On at least one occasion, I recall a finger being poked in my chest to fortify the point in ways reason could not.

My response isn’t really relevant (but it was something along the lines of “Sure, but even conservatives make mistakes”). What I find fascinating, however, is how the transitive property now runs the other way. A year ago, I was supposed to trust Trump because Sessions trusted Trump. Now, I’m supposed to distrust Sessions because Trump distrusts Sessions. Okay, then.

While it’s certainly true that there are people sufficiently enthralled with Trump to open themselves up to the charge of being cultists, I don’t think the blind worship of “Cult 45” explains as much as it once did. I mean, sure, if you’re still convinced that everything Trump has done has been brilliant and farsighted, if you can read the president’s New York Times interview and push back from the table with the deep satisfaction that once again the master has out-thought his foes, if you still think his “I alone can fix it!” vow was anything other than the kind of bluster that traditionally leaves you with cider in your ear, then you might as well lead your herd of 50 bulls down to Trump Tower and sacrifice them to your Latter Day Baal.

(Jonah Goldberg)

2

Trump isn’t the engine, he’s the hood ornament for a certain movement that now feels liberated from traditional rules of decent behavior. Trump allows us to indulge our id and feel righteous while doing it. We grew up believing that decent behavior made you a decent person — but then we realized that breaking the rules not only makes victory easier, it’s more fun than having to struggle with the moral qualms of using moral means to achieve moral ends. So we’ve constructed a backwards logic to absolve ourselves of moral responsibility.

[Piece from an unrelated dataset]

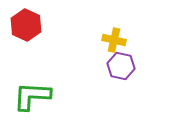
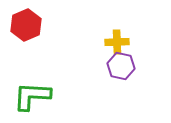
red hexagon: rotated 12 degrees clockwise
yellow cross: moved 3 px right, 2 px down; rotated 15 degrees counterclockwise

The first premise: The other side, which wants bad things, cheats and lies and acts in egregious ways.

The second premise: It requires cheating to defeat them.

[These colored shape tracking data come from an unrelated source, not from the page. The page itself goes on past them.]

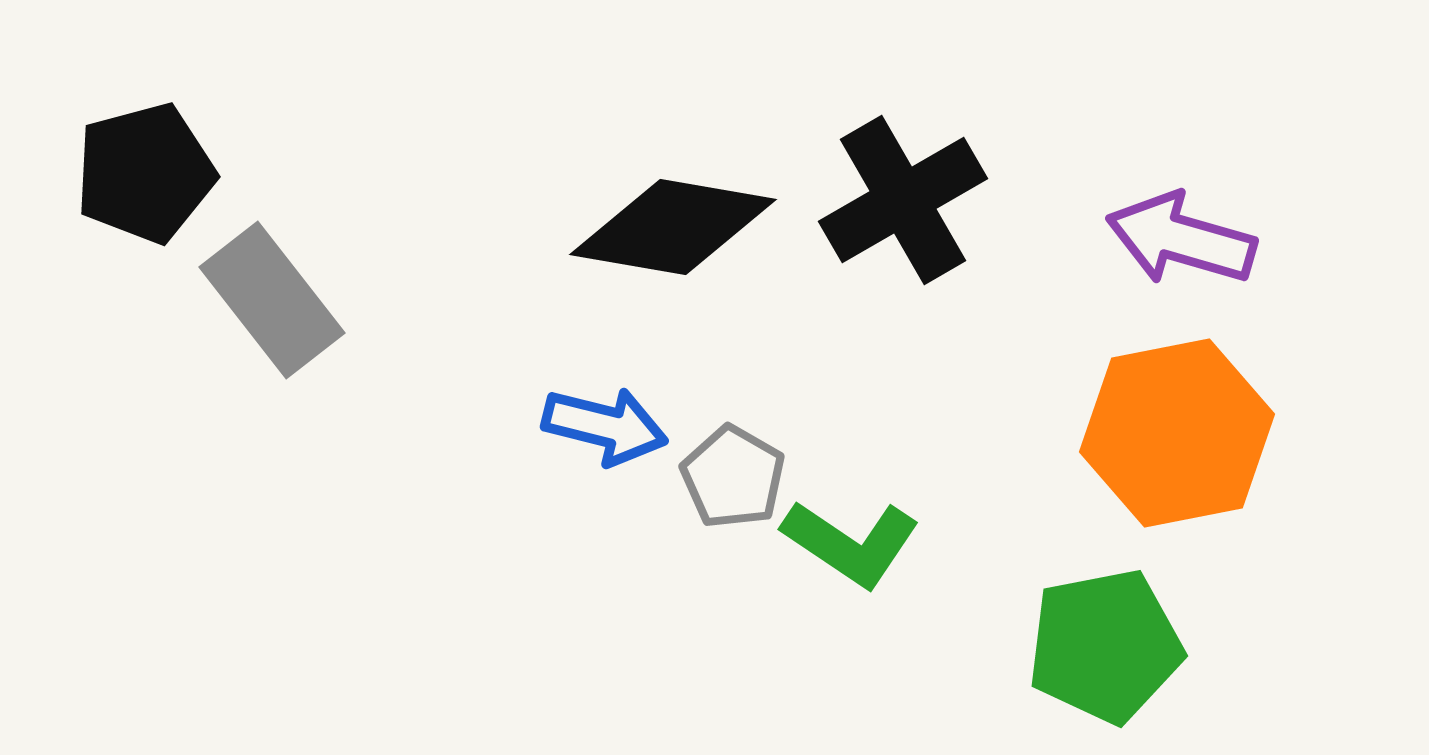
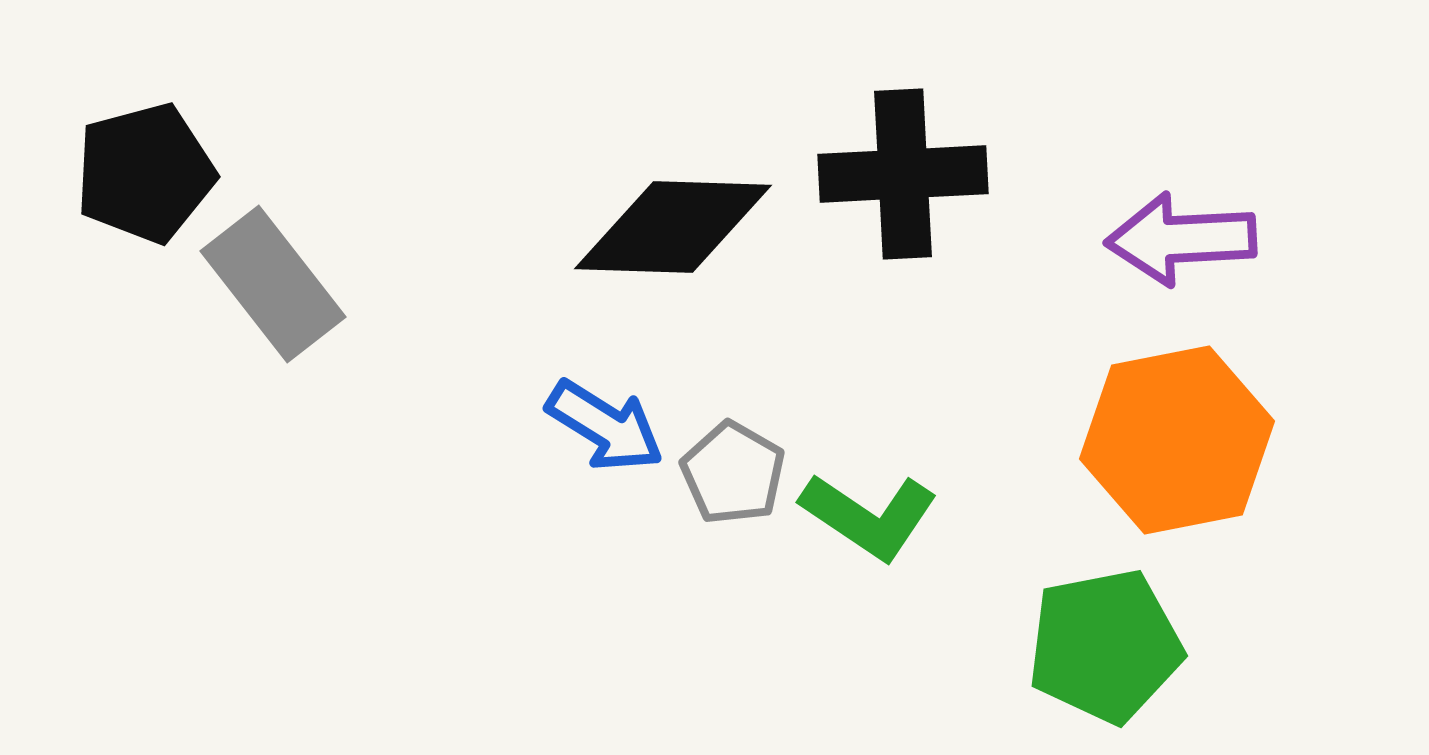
black cross: moved 26 px up; rotated 27 degrees clockwise
black diamond: rotated 8 degrees counterclockwise
purple arrow: rotated 19 degrees counterclockwise
gray rectangle: moved 1 px right, 16 px up
blue arrow: rotated 18 degrees clockwise
orange hexagon: moved 7 px down
gray pentagon: moved 4 px up
green L-shape: moved 18 px right, 27 px up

The third premise: If they are not defeated, the country will be destroyed.

Conclusion: It is morally required to cheat and lie and act in egregious ways.

(Ben Shapiro)

3

Americans and Republicans, remember: You asked for this. Given the choice between a dozen solid conservatives and one Clinton-supporting con artist and game-show host, you chose the con artist. You chose him freely. Nobody made you do it.

(Kevin Williamson)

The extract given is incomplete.